### Source material
_ _ _ _

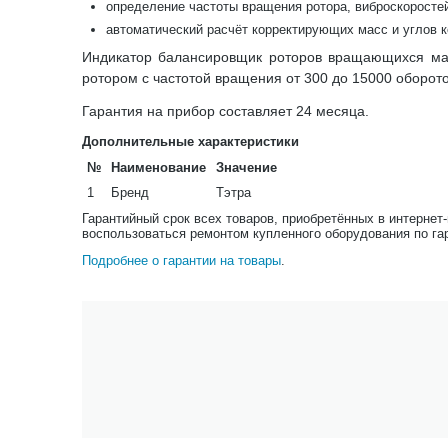
определение частоты вращения ротора, виброскоростей
автоматический расчёт корректирующих масс и углов к
Индикатор балансировщик роторов вращающихся м
ротором с частотой вращения от 300 до 15000 оборото
Гарантия на прибор составляет 24 месяца.
Дополнительные характеристики
№
Наименование
Значение
1
Бренд
Тэтра
Гарантийный срок всех товаров, приобретённых в интернет
воспользоваться ремонтом купленного оборудования по га
Подробнее о гарантии на товары
.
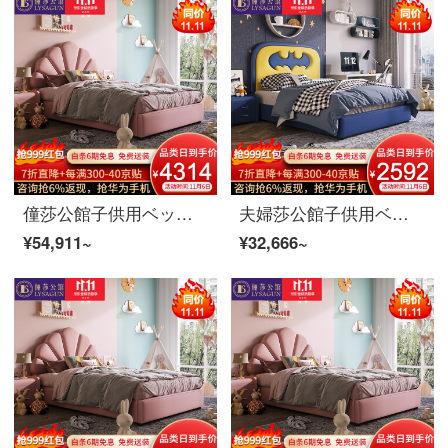
僮莎公館子供用ベッドの木の本革の少女用アニメシングルベッド1.5メートルベッドルームのお姫様、青少年学生用高箱ベッド家具の本革モデル+ベッドヘッドセット*2 1.5 m
夫婦莎公館子供用ベッドアニメ男の子用シングルベッド1.5メートルベッドルーム真皮青少年学生用ベッド逸品家具普通タイプの木の皮のベッド1.35 m
¥54,911~
¥32,666~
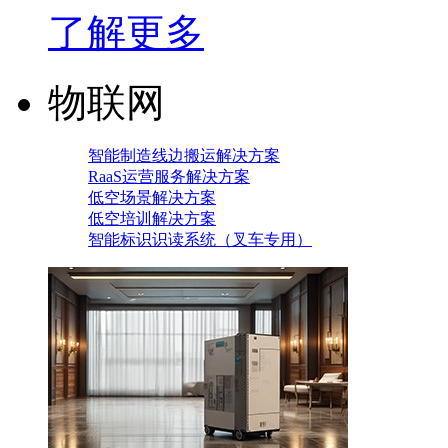
了解更多
物联网
智能制造线边搬运解决方案
RaaS运营服务解决方案
低空场景解决方案
低空培训解决方案
智能标识识读系统（叉车专用）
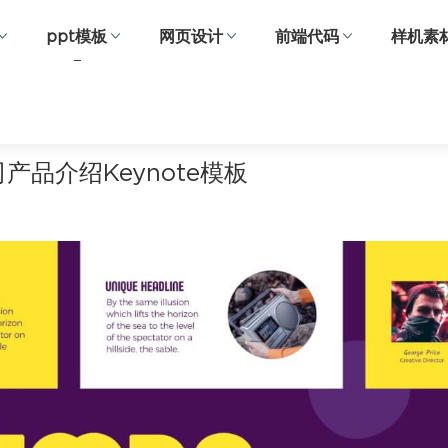
ppt模板
网页设计
前端代码
样机素
产品介绍Keynote模板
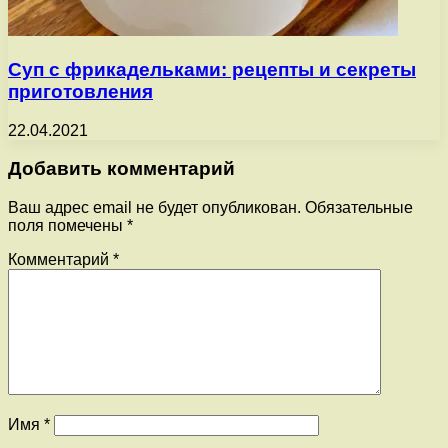
Суп с фрикадельками: рецепты и секреты
приготовления
22.04.2021
Добавить комментарий
Ваш адрес email не будет опубликован.
Обязательные
поля помечены
*
Комментарий
*
Имя
*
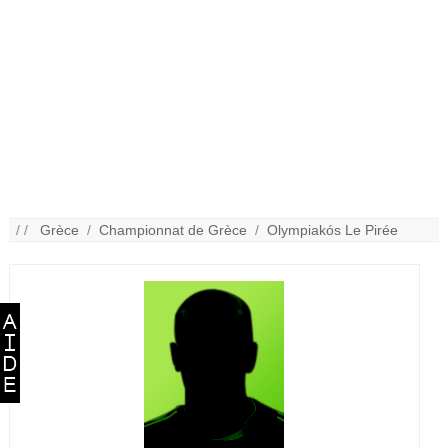
/ /
Grèce
/
Championnat de Grèce
/
Olympiakós Le Pirée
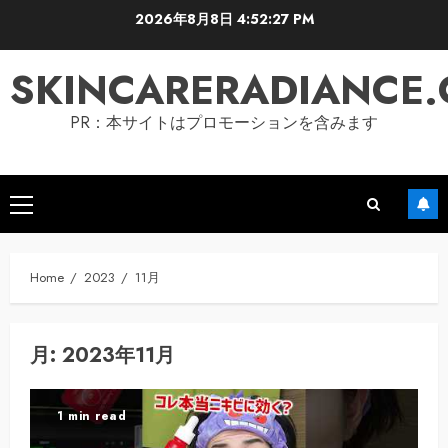
Skip
2026年8月8日
4:52:29 PM
to
content
SKINCARERADIANCE
PR：本サイトはプロモーションを含みます
Primary
Menu
Home
2023
11月
月:
2023年11月
1 min read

_ _ _ _

### Task prompt
Lines containing the word "вращения": copy each of them from the material.

### Task response
определение частоты вращения ротора, виброскоростей
ротором с частотой вращения от 300 до 15000 оборото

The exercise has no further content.